I welcome Holmes' (Reference Holmes2000) editorial outlining the application of psychotherapies in psychiatry and across the sub-specialities. He advocates the inclusion of the broad range of psychotherapeutic treatments in all psychiatric practice and the development of a research and evidence base for the work. It is of concern, however, that in spite of his reference to learning disability as a psychiatric speciality in his introduction, he has effectively excluded people with learning disability by failing to include those with a developmental disability in his list of those benefiting from psychotherapeutic techniques.

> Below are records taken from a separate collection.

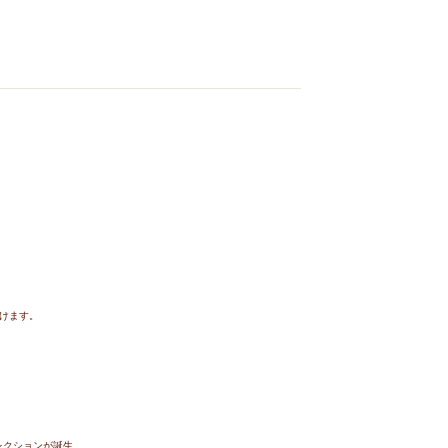
けます。
コレクションが誕生。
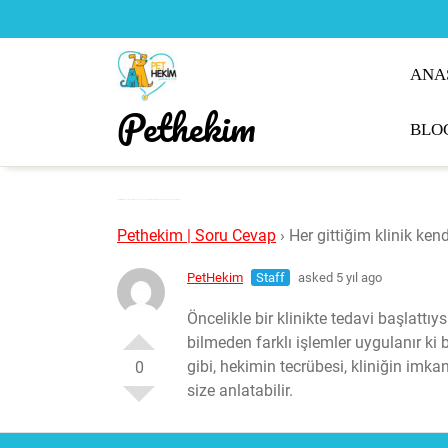
Skip
to
content
ANA
Pethekim
BLO
Her gittiğim klinik kendince bir tedavi uyguluyor, Tedavi bilimsel değil mi neden böyle oluyor? Burak ŞENOVA
Pethekim | Soru Cevap
›
Her gittiğim klinik ke
PetHekim
Staff
asked 5 yıl ago
Öncelikle bir klinikte tedavi başlatt
bilmeden farklı işlemler uygulanır ki b
gibi, hekimin tecrübesi, kliniğin imkan
0
size anlatabilir.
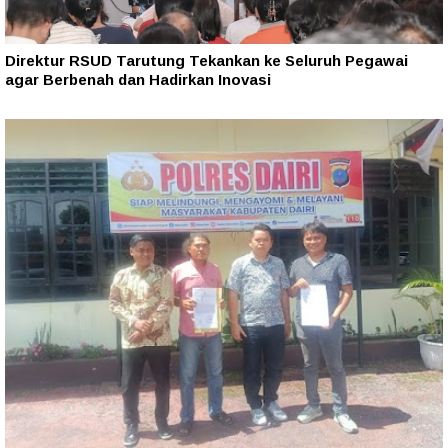
Direktur RSUD Tarutung Tekankan ke Seluruh Pegawai
agar Berbenah dan Hadirkan Inovasi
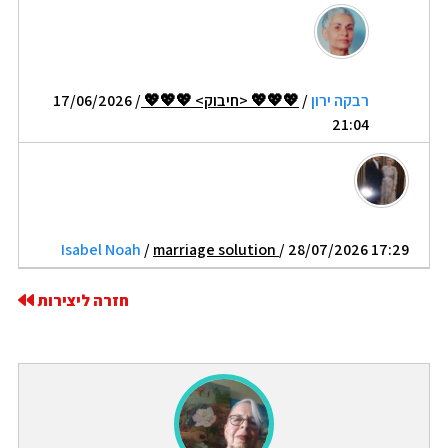
רבקה ירון
/
💖💖💖 <חיבוק> 💖💖💖
/ 17/06/2026
21:04
Isabel Noah
/
marriage solution
/ 28/07/2026 17:29
חזרה ליצירות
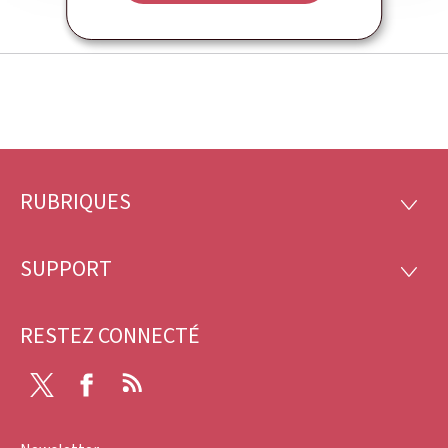
RUBRIQUES
Pied
RUBRI
de
SUPPORT
SUPP
page
RESTEZ CONNECTÉ
X
Facebook
RSS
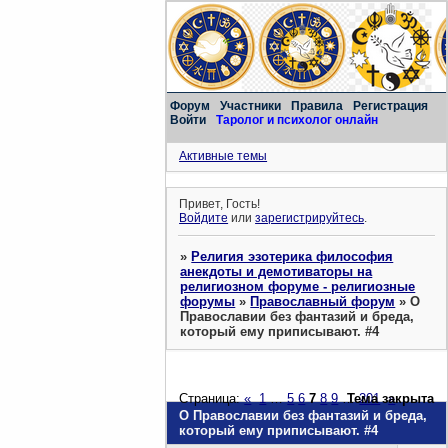
Форум
Участники
Правила
Регистрация
Войти
Таролог и психолог онлайн
Активные темы
Привет, Гость!
Войдите
или
зарегистрируйтесь
.
»
Религия эзотерика философия
анекдоты и демотиваторы на
религиозном форуме - религиозные
форумы
»
Православный форум
»
О
Православии без фантазий и бреда,
который ему приписывают. #4
Страница:
«
1
…
5
6
7
8
9
…
Тема закрыта
201
»
О Православии без фантазий и бреда,
который ему приписывают. #4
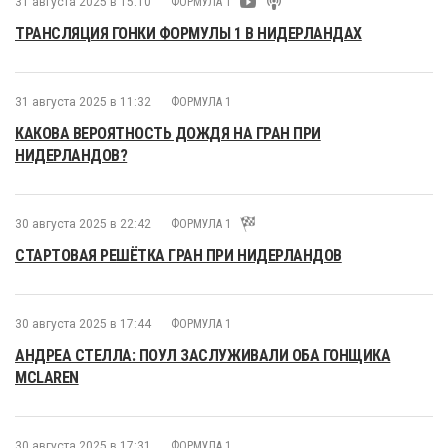
31 августа 2025 в 15:10
ФОРМУЛА 1
ТРАНСЛЯЦИЯ ГОНКИ ФОРМУЛЫ 1 В НИДЕРЛАНДАХ
31 августа 2025 в 11:32
ФОРМУЛА 1
КАКОВА ВЕРОЯТНОСТЬ ДОЖДЯ НА ГРАН ПРИ
НИДЕРЛАНДОВ?
30 августа 2025 в 22:42
ФОРМУЛА 1
СТАРТОВАЯ РЕШЁТКА ГРАН ПРИ НИДЕРЛАНДОВ
30 августа 2025 в 17:44
ФОРМУЛА 1
АНДРЕА СТЕЛЛА: ПОУЛ ЗАСЛУЖИВАЛИ ОБА ГОНЩИКА
MCLAREN
30 августа 2025 в 17:31
ФОРМУЛА 1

On account of the neglect of developmental disability by psychotherapy, the Institute for Disability and Psychotherapy has been founded in order to provide, train in and research effective treatments for people with developmental disability and thus include them in health care. Each method of therapy cited in the editorial from analytic to family therapy is relevant and applicable to the patient group in my practice. Common themes in the experience of their lives are abuse and rejection (Reference SinasonSinason, 1992). The behavioural and psychological manifestations and the effects on personality of these problems in a person with developmental disability have the potential to give invaluable insights into the development of personality and the treatment of personality disorders in the population without developmental disability.
I hope that practitioners of the psychotherapies will have the courage to embrace all that working with people with developmental disability has to offer and to include rather than further compound the exclusion of people from the provision of effective care and treatment.